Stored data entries
==============================

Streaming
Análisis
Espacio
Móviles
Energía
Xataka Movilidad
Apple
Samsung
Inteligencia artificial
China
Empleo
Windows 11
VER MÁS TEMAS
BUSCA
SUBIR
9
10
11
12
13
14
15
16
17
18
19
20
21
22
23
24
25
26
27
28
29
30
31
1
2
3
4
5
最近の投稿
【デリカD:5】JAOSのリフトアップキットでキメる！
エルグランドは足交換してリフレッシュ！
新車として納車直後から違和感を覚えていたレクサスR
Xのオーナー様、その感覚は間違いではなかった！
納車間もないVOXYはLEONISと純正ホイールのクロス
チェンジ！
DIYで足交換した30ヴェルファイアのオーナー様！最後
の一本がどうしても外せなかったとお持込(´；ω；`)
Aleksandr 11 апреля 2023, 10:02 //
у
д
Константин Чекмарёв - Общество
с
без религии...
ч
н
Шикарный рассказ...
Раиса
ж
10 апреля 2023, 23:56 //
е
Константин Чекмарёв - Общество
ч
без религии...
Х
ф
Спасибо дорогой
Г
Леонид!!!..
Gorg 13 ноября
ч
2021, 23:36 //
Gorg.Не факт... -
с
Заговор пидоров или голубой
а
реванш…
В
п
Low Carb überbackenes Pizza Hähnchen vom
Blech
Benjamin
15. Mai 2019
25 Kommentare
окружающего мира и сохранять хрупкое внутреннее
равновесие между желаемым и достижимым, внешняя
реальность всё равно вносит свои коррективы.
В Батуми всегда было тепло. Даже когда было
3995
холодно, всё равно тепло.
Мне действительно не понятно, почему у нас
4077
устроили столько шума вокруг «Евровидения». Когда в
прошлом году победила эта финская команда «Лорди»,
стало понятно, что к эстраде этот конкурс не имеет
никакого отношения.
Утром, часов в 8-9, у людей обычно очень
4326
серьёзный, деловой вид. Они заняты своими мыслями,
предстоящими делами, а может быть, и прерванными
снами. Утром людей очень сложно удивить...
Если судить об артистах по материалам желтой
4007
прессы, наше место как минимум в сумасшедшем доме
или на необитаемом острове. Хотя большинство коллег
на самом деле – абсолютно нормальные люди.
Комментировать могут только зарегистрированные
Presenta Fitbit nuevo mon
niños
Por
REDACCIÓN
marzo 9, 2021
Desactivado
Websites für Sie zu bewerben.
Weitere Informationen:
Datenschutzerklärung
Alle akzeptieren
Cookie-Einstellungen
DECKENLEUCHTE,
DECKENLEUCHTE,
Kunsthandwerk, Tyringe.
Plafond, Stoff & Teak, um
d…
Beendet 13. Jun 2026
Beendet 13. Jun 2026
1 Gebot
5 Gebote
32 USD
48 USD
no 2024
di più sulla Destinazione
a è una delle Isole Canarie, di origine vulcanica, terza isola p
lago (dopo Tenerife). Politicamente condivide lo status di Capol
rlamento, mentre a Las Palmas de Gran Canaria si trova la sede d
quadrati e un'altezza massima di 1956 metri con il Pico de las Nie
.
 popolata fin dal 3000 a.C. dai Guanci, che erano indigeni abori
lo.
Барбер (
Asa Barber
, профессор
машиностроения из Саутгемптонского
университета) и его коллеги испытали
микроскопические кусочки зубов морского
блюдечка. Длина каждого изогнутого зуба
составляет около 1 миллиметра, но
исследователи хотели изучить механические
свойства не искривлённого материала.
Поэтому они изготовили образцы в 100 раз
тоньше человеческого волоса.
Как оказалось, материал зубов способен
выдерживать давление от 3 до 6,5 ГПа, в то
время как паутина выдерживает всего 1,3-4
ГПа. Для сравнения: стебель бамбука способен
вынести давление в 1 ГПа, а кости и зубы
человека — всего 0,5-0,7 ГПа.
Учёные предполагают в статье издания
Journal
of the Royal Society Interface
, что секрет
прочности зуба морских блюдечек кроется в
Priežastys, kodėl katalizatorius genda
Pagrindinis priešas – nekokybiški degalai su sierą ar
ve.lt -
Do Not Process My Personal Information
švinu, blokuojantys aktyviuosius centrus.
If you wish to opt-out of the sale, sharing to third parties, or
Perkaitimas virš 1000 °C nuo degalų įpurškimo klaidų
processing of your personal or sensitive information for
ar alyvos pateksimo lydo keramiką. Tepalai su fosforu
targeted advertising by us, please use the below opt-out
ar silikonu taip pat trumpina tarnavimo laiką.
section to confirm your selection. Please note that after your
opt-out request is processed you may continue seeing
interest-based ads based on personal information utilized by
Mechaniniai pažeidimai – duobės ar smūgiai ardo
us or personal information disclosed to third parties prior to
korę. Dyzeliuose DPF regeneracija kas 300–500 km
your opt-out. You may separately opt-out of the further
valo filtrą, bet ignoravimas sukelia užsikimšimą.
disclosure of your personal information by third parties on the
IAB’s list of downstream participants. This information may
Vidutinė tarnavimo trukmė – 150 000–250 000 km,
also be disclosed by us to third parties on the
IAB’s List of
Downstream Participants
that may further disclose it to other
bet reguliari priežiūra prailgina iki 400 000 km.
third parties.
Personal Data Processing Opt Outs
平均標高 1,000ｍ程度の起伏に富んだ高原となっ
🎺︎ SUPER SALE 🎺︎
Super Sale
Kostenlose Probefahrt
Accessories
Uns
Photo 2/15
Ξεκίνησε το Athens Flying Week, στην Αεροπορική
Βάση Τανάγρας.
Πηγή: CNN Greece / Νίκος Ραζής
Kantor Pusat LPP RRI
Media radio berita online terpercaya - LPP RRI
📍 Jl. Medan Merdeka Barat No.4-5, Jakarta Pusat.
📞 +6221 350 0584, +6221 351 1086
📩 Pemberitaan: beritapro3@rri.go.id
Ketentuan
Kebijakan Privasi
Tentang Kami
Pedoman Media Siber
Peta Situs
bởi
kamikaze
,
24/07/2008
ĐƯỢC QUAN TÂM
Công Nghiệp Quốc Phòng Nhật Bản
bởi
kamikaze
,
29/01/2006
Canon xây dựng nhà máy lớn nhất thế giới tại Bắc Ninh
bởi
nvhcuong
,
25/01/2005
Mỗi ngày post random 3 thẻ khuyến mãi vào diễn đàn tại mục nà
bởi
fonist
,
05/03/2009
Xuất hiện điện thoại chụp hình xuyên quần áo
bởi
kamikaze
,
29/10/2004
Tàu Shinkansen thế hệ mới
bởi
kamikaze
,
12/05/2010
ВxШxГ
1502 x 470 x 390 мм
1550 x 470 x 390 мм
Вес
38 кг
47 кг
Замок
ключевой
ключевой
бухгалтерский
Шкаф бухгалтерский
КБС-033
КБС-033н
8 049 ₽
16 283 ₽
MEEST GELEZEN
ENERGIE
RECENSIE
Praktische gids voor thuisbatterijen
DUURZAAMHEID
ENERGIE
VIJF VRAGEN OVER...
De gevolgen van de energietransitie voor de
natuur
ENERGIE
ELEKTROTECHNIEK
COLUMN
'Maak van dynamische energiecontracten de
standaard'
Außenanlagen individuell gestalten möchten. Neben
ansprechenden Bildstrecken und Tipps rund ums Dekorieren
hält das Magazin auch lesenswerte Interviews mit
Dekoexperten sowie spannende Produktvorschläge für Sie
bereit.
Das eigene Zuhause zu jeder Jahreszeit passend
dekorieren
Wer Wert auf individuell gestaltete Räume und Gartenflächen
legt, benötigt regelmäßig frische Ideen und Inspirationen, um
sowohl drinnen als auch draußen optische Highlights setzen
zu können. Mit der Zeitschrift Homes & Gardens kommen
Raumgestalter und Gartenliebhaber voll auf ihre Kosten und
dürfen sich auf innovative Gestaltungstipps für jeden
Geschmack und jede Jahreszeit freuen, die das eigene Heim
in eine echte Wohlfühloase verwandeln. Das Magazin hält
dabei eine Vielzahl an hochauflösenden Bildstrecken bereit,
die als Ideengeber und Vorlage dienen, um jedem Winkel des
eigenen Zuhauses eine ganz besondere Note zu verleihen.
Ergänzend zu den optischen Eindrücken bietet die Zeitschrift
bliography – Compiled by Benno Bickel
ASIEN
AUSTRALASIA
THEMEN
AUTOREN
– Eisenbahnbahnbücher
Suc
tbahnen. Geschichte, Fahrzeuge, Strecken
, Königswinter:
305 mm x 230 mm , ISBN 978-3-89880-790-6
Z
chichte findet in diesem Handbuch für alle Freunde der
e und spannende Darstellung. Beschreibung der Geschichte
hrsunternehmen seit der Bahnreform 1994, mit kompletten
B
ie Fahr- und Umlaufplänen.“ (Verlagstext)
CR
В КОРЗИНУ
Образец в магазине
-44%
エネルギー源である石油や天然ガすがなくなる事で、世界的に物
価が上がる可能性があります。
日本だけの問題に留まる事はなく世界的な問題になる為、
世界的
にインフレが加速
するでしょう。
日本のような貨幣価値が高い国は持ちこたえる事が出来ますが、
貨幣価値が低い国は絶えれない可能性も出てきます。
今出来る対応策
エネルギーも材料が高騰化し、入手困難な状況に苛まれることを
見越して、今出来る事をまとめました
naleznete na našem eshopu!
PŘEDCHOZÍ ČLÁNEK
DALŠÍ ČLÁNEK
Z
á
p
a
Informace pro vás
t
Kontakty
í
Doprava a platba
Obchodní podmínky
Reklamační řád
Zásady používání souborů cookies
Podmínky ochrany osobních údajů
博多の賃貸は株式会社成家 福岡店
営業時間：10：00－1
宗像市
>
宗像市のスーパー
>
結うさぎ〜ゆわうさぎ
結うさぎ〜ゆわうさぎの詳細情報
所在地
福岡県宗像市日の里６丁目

==============================

■ Exercise: Find the string "Bildstrecken" in the lines above and count those lines. Give only that count.

■ Answer space: 2